Sunday, April 14, 2013

More or Less

      You have probably seen the series of commercials for a wireless carrier in which a man asks a group of kids different questions.  “Which is better, faster or slower?”  “Which is better, bigger or smaller?”  “Is saving money better than not saving money?”  And then the kids give funny responses.  One of the commercials has the man asking the kids, “Which is better, more or less?”  And a little girl goes on to explain, somewhat confusingly, that more is better than less.  (That’s not the best of the commercials, just the one that helps me make a point.  The best is the “Hold on, I’m watching this,” one.  I think he is just waiting to see if the kid is going to pass out or maybe vomit from waving his head and his hand around so much.  But anyway.)  More is always better than less, isn’t it?  That is obvious, and the logical extension is that having everything is better than having less than everything.  Of course, that sounds greedy so no one ever admits to that, but there is no end to “more” until you get to everything, so whether we are conscious of it or not, accepting that more is better than less means that we are each seeking everything.  We want it all.  We may be satisfied with less, but we want it all.
That’s embodied in the archetypal story of Adam and Eve.  God gave them everything, save one thing: they couldn’t eat from the Tree of the Knowledge of Good and Evil.  They could look at it, sit under it, even climb it if so inclined, but they weren’t supposed to eat its fruit.
So they had less.  Sure, that’s the half-empty way of saying it, but that’s how we tend to look at less.  They had less, so they wanted more.  They wanted everything, but found that the cost of having everything is losing the one thing that really matters—their community of three, God, Man, Woman, all in perfect peace.  And so they turned on each other.  “The Woman you gave to be with me, she gave it to me, and I ate.”
What good is it to have everything if you lose the one thing?  If you have everything but the one thing, you have nothing.  Ironic, isn’t it?
Thomas Aquinas said that every choice is also a renunciation.  If I marry one person, I cannot marry anyone else; if I live in one place, I cannot live anywhere else; if I choose a certain career, that excludes many other careers; if I have this, then I cannot have that. The list could go on indefinitely. To choose one thing is to renounce others. That's the nature of choice.
Every choice is also a renunciation, and that includes the choice to be a follower of Jesus.  To be a follower of Jesus means that you have to renounce lots of other things—not just sinful, destructive things, but a lot of good things as well.  And we don’t really like that.  We look to Jesus’ promise to give us abundant lives and we think that means that we’ll be saved from all the bad, destructive things in our lives so that we can enjoy all the good things in life as well.  What else could “abundant” mean?

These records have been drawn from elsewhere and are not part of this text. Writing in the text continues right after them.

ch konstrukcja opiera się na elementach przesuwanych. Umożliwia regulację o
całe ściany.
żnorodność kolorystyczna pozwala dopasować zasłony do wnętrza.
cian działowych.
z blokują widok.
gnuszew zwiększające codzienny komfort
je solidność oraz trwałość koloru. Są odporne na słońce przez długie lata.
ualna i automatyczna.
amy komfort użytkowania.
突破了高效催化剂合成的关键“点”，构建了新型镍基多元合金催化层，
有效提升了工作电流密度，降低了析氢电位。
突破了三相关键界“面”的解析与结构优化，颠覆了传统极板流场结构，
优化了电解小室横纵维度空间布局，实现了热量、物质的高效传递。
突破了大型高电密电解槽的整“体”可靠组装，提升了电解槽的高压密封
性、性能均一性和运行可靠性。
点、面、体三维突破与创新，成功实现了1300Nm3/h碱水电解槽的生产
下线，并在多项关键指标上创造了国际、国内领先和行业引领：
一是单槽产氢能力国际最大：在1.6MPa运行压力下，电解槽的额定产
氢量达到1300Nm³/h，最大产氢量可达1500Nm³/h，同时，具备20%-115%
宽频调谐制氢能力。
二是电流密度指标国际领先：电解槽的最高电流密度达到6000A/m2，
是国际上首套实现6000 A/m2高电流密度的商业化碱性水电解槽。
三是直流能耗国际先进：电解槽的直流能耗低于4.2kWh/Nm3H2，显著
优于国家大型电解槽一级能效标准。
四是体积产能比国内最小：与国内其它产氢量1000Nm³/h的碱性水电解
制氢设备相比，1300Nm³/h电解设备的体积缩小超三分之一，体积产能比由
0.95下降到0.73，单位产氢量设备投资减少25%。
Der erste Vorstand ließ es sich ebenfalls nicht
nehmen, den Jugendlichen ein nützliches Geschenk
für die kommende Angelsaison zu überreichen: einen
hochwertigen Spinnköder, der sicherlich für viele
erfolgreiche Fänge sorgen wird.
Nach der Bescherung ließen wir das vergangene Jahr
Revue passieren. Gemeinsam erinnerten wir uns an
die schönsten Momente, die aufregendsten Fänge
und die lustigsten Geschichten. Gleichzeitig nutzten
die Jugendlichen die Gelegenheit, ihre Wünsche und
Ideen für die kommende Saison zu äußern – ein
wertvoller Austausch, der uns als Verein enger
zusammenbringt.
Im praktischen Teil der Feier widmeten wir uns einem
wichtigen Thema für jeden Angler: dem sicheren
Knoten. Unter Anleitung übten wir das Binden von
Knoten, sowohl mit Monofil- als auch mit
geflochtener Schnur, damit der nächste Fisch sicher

Jesus gives us a different kind of answer.  He once told a parable about a pearl merchant who found the most precious pearl of all, and went and sold everything in order to purchase it.  He sold everything in order to have one thing.
Last time I looked, “one” is less than “everything.”

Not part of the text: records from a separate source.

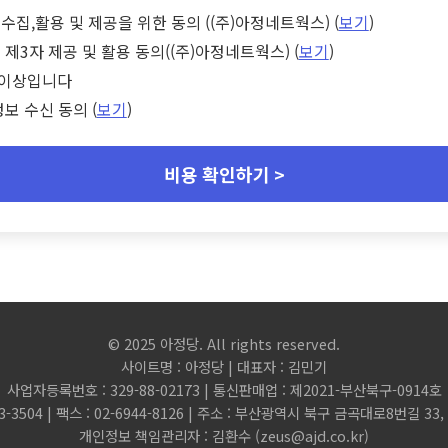
수집,활용 및 제공을 위한 동의 ((주)아정네트웍스) (
보기
)
 제3자 제공 및 활용 동의((주)아정네트웍스) (
보기
)
세 이상입니다
정보 수신 동의 (
보기
)
비용 확인하기 >
© 2025 아정당. All rights reserved.
사이트명 : 아정당 | 대표자 : 김민기
사업자등록번호 : 329-88-02173 | 통신판매업 : 제2021-부산북구-0914호
3-3504 | 팩스 : 02-6944-8126 | 주소 : 부산광역시 북구 금곡대로8번길 3
개인정보 책임관리자 : 김환수 (
zeus@ajd.co.kr
)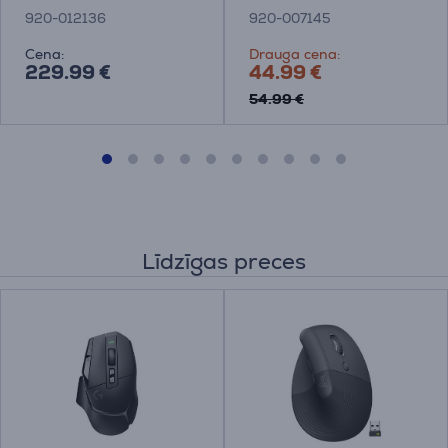
skārienpaliktni
920-012136
920-007145
Cena:
Drauga cena:
229.99 €
44.99 €
54.99 €
Līdzīgas preces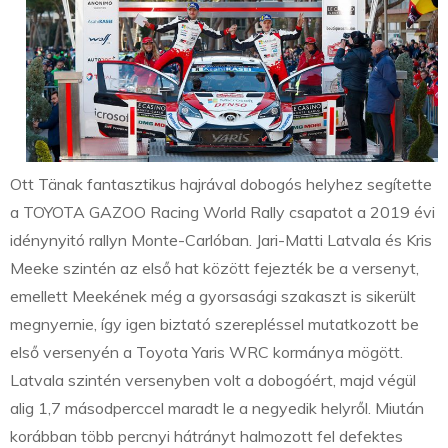
Ott Tänak fantasztikus hajrával dobogós helyhez segítette
a TOYOTA GAZOO Racing World Rally csapatot a 2019 évi
idénynyitó rallyn Monte-Carlóban. Jari-Matti Latvala és Kris
Meeke szintén az első hat között fejezték be a versenyt,
emellett Meekének még a gyorsasági szakaszt is sikerült
megnyernie, így igen biztató szerepléssel mutatkozott be
első versenyén a Toyota Yaris WRC kormánya mögött.
Latvala szintén versenyben volt a dobogóért, majd végül
alig 1,7 másodperccel maradt le a negyedik helyről. Miután
korábban több percnyi hátrányt halmozott fel defektes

When is less better than more?  When it is the One Thing.  The One Thing is better than Everything.
And that is Jesus’ definition of abundance.  Not, as we define it, having a lot of things, but having the only thing that matters.  The One Thing.
What is that Pearl of Great Price, that One Thing?  Jesus said it is the Kingdom of God.  You can have everything, but if you aren’t in the community of God’s eternal kingdom, you don’t have anything.
And if you have the One Thing, you don't need Anything else.